[AVAILABLE DATA Boundary: Start]

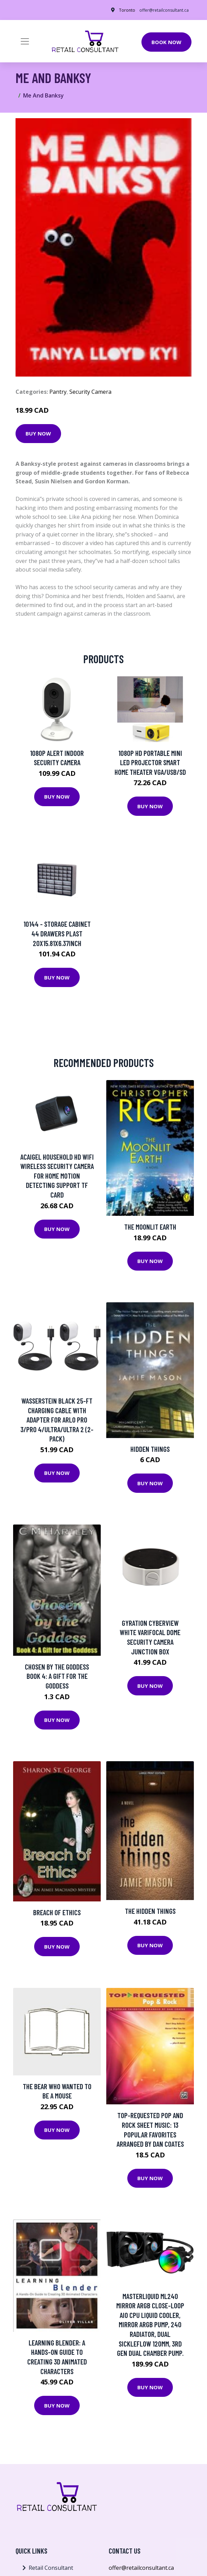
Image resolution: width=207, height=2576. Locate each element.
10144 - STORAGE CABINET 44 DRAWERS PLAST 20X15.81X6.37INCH (57, 933)
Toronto (127, 10)
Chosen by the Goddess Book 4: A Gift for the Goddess (57, 1676)
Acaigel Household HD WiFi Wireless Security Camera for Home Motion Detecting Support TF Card (57, 1175)
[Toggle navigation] (25, 41)
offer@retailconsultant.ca (164, 10)
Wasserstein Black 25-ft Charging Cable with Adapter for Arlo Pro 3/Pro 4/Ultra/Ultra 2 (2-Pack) (56, 1419)
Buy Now (38, 433)
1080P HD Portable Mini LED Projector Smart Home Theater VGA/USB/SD (150, 762)
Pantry (58, 392)
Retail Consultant (51, 2568)
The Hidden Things (150, 1911)
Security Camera (90, 392)
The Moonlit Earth (150, 1226)
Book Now (166, 42)
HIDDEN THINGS (150, 1449)
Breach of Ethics (57, 1912)
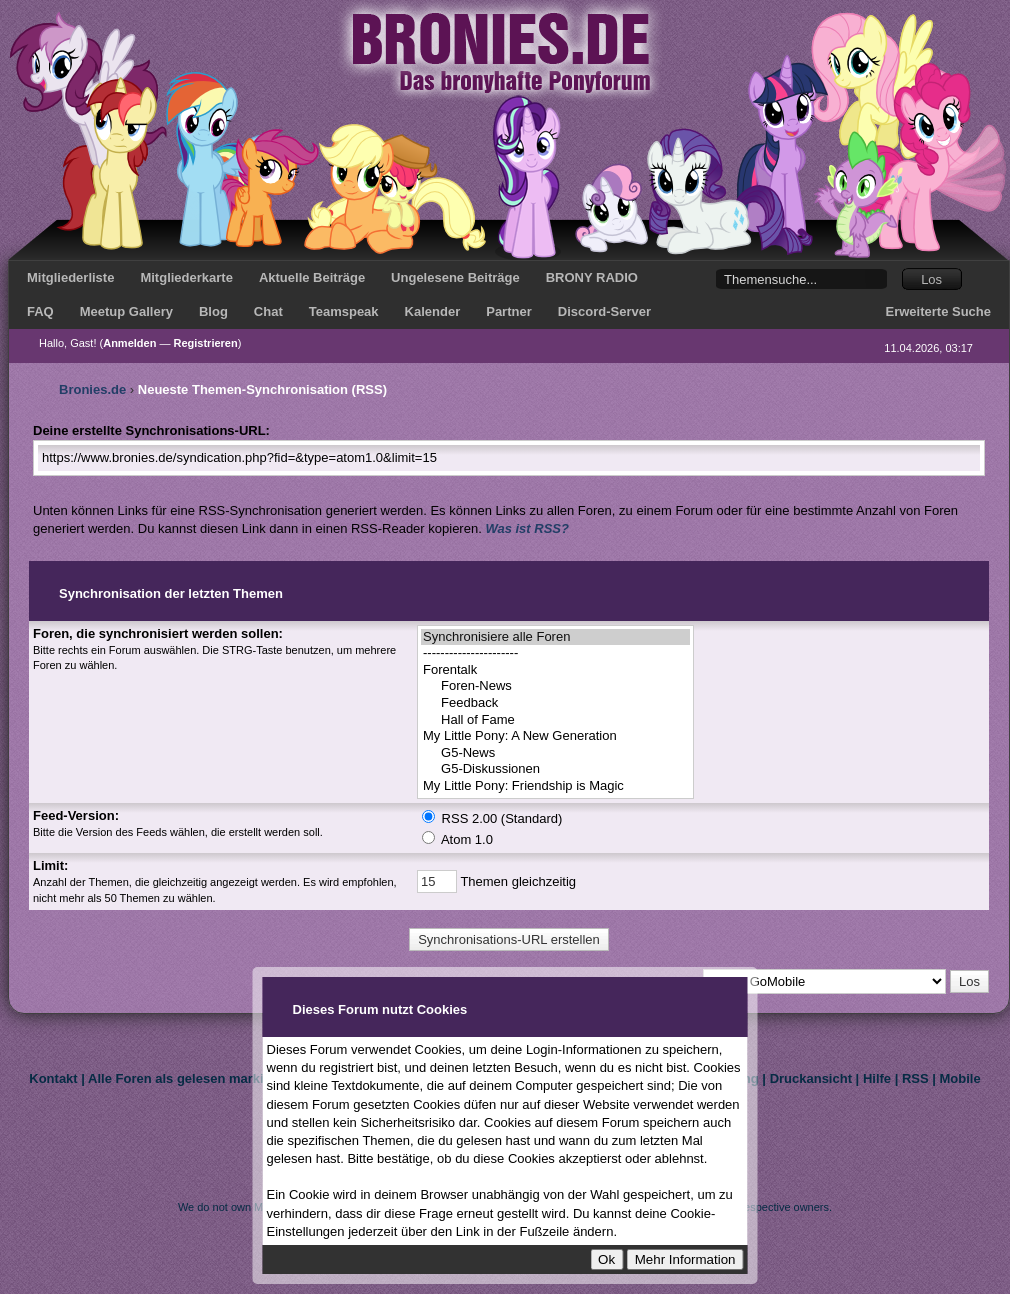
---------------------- (555, 653)
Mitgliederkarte (186, 277)
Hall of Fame (555, 720)
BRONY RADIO (592, 277)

[AVAILABLE DATA Boundary: End]

*INSTRUCTIONS FOR THE TASK*
Could you transcribe the records above exactly, leaving out any pictures?

*REPLY*
Image resolution: width=207, height=2576. Locate each element.
10144 - STORAGE CABINET 44 DRAWERS PLAST 20X15.81X6.37INCH (57, 933)
Toronto (127, 10)
Chosen by the Goddess Book 4: A Gift for the Goddess (57, 1676)
Acaigel Household HD WiFi Wireless Security Camera for Home Motion Detecting Support TF Card (57, 1175)
[Toggle navigation] (25, 41)
offer@retailconsultant.ca (164, 10)
Wasserstein Black 25-ft Charging Cable with Adapter for Arlo Pro 3/Pro 4/Ultra/Ultra 2 (2-Pack) (56, 1419)
Buy Now (38, 433)
1080P HD Portable Mini LED Projector Smart Home Theater VGA/USB/SD (150, 762)
Pantry (58, 392)
Retail Consultant (51, 2568)
The Hidden Things (150, 1911)
Security Camera (90, 392)
The Moonlit Earth (150, 1226)
Book Now (166, 42)
HIDDEN THINGS (150, 1449)
Breach of Ethics (57, 1912)
---------------------- (555, 653)
Mitgliederkarte (186, 277)
Hall of Fame (555, 720)
BRONY RADIO (592, 277)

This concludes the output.